また、静置培養開始10日目に観察した胞子がその時点で発芽し葉状体となっていれば単胞子、糸状体となっていれば果胞子としてカウントしたものを表3に示す。なお、表2の全胞子数は、その時点で発芽しておらず単胞子と果胞子のいずれか不明であるものも含む。
【0032】
【0033】
【0034】
【0035】
<結果>
表2に示される通り、比較例1では胞子の放出を確認したが、胞子の累計数は試験日数10日以降減少した。したがって、少なくとも一部の葉状体が枯死したと考えられた。珪藻類の増殖が確認され、胞子の発芽に悪影響を与えていることが示唆された。また、表3に示されるように、単胞子放出数は少なく、放出された胞子の多くが果胞子であった。
【0036】
表2に示される通り、実施例1では継続的に胞子の放出が観測された。また、表3に示される通り、単胞子及び果胞子の放出数が比較例1に比べて増加した。葉状体も全数が生存した。また、珪藻類の増殖は確認できなかった。したがって、冷凍が単胞子の発芽や生存率上昇に寄与していると考えられる。
【0037】
実施例2は実施例1と比較して単胞子及び果胞子が減少し、半数の葉状体が枯死したものの、果胞子に対する単胞子の割合が顕著に増加した。比較例1と比較しても、単胞子の放出数及び割合が顕著に増加した。すなわち、長期間の冷凍により、単胞子を選択的に放出させることができると考えられる。

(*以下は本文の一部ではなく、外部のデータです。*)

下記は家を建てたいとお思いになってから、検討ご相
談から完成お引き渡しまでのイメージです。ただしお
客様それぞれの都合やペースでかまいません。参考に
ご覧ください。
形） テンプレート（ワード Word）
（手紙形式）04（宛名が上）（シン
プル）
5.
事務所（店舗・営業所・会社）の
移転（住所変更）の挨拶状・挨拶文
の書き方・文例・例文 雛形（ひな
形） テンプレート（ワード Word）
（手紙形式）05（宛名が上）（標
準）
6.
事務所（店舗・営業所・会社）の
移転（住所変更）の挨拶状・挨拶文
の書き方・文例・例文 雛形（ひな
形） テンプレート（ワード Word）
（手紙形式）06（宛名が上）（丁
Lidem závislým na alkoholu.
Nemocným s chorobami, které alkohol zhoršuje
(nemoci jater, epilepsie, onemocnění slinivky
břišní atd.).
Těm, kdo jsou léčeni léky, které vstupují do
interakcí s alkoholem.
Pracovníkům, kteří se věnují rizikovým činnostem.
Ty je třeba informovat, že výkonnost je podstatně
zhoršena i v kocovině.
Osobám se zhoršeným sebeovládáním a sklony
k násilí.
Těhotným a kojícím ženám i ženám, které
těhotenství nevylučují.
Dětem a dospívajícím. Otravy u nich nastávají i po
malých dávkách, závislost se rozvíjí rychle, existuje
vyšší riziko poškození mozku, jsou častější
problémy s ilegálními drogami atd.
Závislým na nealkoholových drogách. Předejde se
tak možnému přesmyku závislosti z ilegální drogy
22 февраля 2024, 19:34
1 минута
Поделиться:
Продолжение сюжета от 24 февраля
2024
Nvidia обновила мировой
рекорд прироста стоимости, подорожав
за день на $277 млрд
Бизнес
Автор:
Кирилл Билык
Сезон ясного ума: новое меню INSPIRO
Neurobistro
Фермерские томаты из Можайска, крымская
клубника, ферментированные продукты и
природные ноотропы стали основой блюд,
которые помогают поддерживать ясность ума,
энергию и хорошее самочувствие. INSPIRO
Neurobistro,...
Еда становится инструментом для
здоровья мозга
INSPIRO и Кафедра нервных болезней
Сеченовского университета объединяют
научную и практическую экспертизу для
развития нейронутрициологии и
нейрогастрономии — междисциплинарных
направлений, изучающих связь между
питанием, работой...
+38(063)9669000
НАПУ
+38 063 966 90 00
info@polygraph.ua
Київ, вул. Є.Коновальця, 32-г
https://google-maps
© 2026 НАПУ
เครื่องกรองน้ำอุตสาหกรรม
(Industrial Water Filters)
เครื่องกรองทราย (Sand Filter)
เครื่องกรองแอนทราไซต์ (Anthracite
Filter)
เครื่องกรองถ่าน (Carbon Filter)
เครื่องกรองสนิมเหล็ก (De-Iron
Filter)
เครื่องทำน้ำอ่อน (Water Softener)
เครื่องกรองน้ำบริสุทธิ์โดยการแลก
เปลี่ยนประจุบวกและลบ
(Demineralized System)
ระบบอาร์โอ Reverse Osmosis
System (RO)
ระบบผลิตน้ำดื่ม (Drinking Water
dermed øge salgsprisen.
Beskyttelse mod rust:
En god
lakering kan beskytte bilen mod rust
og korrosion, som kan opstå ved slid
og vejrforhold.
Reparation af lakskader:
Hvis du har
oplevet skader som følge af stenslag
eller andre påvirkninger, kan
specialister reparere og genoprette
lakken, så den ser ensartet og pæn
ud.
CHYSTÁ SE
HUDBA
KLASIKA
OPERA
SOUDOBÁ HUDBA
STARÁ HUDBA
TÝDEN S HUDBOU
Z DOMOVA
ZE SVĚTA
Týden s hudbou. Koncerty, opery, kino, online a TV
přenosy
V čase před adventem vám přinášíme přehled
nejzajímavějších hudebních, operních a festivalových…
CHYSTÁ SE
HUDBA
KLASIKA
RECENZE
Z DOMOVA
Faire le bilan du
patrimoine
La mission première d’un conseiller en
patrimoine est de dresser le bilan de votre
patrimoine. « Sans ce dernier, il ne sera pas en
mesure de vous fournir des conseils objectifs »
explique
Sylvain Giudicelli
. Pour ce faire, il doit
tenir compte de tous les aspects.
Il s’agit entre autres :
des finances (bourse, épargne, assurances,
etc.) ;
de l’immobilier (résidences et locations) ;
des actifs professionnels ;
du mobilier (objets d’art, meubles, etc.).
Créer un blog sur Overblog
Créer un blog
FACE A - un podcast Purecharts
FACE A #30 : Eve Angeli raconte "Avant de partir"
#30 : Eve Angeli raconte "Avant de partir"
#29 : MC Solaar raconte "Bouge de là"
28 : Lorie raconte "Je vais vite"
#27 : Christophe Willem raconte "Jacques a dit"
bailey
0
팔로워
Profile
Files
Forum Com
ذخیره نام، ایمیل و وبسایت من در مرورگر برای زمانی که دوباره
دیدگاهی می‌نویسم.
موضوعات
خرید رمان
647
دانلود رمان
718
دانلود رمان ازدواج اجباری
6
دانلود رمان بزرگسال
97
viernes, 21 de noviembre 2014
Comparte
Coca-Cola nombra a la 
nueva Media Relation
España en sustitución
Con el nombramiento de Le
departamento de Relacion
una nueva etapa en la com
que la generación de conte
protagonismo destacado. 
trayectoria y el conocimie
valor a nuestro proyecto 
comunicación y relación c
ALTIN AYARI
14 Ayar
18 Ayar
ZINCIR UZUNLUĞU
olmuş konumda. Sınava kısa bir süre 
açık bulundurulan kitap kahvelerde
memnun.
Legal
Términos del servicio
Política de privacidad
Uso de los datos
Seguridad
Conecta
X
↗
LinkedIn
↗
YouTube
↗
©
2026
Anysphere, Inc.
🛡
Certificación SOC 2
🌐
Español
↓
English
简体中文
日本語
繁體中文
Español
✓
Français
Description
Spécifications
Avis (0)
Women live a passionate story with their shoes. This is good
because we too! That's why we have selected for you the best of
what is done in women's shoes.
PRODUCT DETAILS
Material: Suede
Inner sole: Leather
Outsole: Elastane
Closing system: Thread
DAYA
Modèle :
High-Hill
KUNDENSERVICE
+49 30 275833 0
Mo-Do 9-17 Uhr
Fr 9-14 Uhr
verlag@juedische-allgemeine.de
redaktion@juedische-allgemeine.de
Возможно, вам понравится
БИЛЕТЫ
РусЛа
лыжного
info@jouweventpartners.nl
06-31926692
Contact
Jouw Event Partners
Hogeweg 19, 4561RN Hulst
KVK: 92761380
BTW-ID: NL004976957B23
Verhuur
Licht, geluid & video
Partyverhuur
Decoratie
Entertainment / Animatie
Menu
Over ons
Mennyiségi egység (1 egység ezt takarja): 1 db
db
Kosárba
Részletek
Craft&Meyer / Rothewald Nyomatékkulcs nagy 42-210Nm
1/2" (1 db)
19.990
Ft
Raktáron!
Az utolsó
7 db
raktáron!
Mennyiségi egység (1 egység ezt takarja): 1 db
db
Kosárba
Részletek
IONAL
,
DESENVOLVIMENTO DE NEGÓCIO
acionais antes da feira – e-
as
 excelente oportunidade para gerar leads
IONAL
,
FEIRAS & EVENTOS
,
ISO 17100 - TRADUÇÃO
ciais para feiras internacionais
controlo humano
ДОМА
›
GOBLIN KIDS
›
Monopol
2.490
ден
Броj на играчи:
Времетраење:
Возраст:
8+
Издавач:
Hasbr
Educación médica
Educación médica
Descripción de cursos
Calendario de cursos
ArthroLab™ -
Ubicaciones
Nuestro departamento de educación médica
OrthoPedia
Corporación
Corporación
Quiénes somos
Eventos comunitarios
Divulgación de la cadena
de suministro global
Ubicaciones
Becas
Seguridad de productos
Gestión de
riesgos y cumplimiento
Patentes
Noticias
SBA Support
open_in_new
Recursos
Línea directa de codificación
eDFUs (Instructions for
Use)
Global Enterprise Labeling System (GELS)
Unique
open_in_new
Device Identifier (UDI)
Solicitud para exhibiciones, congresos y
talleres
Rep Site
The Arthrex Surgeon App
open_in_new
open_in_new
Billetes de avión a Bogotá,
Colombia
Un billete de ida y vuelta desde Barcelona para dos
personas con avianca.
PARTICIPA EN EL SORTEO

また、実施例2では珪藻類の増殖は確認できず、冷凍により除去された可能性が高い。
本発明の一実施形態に係る処理方法により放出させた単胞子は、成葉の葉状体まで生育させると、収穫して板海苔等の食品や飼料等に加工することができる。また、成葉の一部を前記処理方法に供することで連続的に養殖することができる。